While Mike, Reggie and their friends – typical Sixth Street boys – spend most of their days hustling in the streets and hanging out, there is also another community living on Sixth Street: the clean people.
If you live in the fugitive culture and have three warrants on your record, Sixth Street considers you dirty; anyone who has managed to stay out of the penal system is considered clean.
But although residents live side by side, there is a big divide between clean and dirty people. To not get dragged into the fugitive culture, clean people do all they can to stay away from dirty people. They try to set themselves physically apart by leaving Sixth Street for work during the daytime and spending their free-time indoors.
If they don’t, clean people fear they will end up like Josh. When Sixth Street boy Josh landed a $60,000-per-year job at a pharmaceutical company, he failed to break off ties with his dirty friends. Soon enough, coworkers overheard telephone conversations about flying bullets and somebody found out that Josh had a record for cocaine possession. Shortly after, Josh lost his job and was back on Sixth Street.
On top of the clean/dirty divide, there is also a large male/female divide.
When you look at who’s dirty and who’s not, it’s mostly men who are fully entangled in the penal system. Women, on the other hand, constantly assist and support their partners in getting through the justice system. As a consequence, women bear most of the work at home, raising their children alone, and because they spend less time in jail, are often better educated.
Sixth Street is divided. The fugitive culture has not only managed to criminalize large parts of society, but also has driven a wedge between families, partners and old friends.
On the Run Key Idea #10: In trying to manage a rise in crime, the US government has produced ineffective solutions.
Regular drive-by shootings, crack sold openly on the streets in front of children – this has been the day-to-day life in places like Sixth Street for years. But during a wave of crack-related crime in the 1980s, concerned mothers and citizens decided enough was enough, and pushed politicians to act.
So why do problems still exist?
Because while politicians responded, they applied the wrong tools.
It had come to a point where politicians couldn’t ignore drugs and drug violence any longer. Yet they treated the complex social problems of racial segregation, poor education, drug addiction and abuse like something that could be solved by a tough-on-crime policy.
Consequentially, the police and the penal system are pretty much the only public institutions “dealing” with neighborhoods like Sixth Street.
However, many police officers know perfectly well that their work isn’t improving the situation. They realize that the only tools they have are handcuffs and jail time, and that’s simply not enough. But the police officers have to work in these neighborhoods, and many reluctantly accept the reality: instead of protecting communities from a few offenders, they put a whole neighborhood under suspicion and surveillance, which only increases social tensions.
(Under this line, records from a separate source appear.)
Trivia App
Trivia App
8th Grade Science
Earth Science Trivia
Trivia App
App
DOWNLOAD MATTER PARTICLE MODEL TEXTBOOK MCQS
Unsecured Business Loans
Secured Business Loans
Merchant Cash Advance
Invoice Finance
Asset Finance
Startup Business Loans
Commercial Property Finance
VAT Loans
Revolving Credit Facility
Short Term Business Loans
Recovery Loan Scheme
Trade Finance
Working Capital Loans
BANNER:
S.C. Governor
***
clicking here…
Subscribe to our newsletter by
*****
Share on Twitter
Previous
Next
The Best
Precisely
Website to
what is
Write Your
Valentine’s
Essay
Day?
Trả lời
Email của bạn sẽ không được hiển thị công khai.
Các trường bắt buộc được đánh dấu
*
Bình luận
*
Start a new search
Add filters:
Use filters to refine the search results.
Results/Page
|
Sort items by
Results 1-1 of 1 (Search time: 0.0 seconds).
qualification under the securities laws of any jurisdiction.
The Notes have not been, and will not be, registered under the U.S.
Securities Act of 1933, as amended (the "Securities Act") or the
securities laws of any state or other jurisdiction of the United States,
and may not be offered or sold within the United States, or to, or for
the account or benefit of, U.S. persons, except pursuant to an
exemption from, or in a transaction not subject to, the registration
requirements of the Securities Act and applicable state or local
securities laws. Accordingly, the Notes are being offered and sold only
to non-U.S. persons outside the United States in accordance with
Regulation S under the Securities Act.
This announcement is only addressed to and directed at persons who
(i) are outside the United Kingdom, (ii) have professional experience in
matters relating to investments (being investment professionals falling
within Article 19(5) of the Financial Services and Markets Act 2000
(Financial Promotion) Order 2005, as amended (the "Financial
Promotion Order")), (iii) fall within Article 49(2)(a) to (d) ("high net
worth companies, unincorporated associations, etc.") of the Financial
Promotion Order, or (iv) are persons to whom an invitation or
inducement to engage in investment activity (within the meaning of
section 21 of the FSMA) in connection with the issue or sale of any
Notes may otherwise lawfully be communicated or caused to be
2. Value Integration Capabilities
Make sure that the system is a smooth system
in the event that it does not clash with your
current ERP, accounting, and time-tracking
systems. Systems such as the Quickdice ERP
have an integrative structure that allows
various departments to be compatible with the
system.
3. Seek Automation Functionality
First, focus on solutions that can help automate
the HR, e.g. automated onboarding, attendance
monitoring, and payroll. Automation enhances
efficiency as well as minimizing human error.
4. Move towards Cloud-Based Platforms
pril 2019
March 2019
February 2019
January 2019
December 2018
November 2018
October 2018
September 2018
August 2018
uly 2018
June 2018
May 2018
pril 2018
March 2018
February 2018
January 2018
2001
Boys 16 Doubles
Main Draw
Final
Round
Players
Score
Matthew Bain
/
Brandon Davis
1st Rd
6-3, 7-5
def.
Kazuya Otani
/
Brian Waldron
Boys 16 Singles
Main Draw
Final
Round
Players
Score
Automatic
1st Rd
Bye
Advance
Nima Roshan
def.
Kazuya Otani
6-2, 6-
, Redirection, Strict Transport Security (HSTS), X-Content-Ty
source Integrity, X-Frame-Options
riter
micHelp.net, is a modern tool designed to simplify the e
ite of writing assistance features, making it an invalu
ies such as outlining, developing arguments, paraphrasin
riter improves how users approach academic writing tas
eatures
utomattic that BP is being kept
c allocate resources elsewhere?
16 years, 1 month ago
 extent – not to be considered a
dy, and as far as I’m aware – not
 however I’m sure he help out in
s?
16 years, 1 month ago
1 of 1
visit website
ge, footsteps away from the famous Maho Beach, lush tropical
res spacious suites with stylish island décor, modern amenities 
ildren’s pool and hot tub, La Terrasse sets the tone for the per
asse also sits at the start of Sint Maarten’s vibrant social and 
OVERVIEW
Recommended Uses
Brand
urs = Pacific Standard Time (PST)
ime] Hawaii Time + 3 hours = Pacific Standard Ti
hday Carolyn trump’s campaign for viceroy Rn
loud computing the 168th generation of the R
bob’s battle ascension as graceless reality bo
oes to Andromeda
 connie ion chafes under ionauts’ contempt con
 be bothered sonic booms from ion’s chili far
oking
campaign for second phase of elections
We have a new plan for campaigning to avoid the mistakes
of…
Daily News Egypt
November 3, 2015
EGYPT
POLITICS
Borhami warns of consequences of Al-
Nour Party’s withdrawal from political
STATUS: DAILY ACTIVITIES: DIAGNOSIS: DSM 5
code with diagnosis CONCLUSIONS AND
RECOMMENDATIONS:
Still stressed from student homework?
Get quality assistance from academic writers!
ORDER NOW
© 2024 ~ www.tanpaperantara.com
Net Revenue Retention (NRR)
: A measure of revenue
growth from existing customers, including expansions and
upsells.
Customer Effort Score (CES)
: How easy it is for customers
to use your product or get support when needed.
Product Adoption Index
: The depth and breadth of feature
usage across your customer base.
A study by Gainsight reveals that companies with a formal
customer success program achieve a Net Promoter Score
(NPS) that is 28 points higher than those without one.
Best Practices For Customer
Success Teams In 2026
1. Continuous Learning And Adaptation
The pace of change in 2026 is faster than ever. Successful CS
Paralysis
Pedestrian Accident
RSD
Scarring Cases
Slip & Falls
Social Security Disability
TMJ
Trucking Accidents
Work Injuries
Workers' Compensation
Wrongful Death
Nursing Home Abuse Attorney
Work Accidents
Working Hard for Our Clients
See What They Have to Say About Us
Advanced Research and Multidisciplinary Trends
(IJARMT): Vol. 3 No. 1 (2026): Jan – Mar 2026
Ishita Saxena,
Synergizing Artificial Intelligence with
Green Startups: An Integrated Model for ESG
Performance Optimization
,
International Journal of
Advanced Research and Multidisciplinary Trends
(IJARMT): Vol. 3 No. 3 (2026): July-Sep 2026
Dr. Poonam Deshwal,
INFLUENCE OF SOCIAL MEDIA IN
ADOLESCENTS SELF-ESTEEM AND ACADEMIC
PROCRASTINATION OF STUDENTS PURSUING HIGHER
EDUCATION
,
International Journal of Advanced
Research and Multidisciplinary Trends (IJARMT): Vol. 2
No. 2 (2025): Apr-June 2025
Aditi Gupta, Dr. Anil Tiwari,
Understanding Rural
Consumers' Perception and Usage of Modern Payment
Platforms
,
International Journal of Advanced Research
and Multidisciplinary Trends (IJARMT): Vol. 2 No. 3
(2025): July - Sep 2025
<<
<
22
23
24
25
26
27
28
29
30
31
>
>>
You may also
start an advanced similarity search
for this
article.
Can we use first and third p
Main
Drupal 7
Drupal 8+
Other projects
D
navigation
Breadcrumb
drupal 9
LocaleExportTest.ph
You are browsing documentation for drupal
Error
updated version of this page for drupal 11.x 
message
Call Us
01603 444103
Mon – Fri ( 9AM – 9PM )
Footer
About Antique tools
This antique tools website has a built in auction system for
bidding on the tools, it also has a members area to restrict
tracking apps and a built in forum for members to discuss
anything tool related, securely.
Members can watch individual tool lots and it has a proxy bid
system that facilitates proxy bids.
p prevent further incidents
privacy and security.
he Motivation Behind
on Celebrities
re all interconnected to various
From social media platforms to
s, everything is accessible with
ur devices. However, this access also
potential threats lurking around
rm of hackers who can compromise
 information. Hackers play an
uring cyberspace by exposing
This tough-on-crime approach has led to a new kind of institutionalized racism.
In fact, the drug and petty crime laws in place since the 1970s and 1980s in the United States have had a similar effect as the so-called Jim Crow laws, the legal basis of US racial segregation that was in place until 1965 and that disfranchised millions of black Americans and deprived them of their civil rights.
Just like during the Jim Crow era, many blacks cannot move freely as they are always on probation; they cannot vote because they are in prison; and they cannot run for office and are excluded from many normal jobs because of their penal record.
Politicians like easy answers to complex problems, and tough-on-crime policies seemed like a good idea at the time. However, the government’s response to drug crime has caused more harm to neighborhoods like Sixth Street than in actually curbing criminal activity.
The key message in this book:
Through ineffective policies, the US penal system has essentially criminalized large parts of poor, black suburban neighborhoods. As a consequence, the lives and social relationships of many young black Americans have evolved to center around a lifestyle of being always on the run from the police.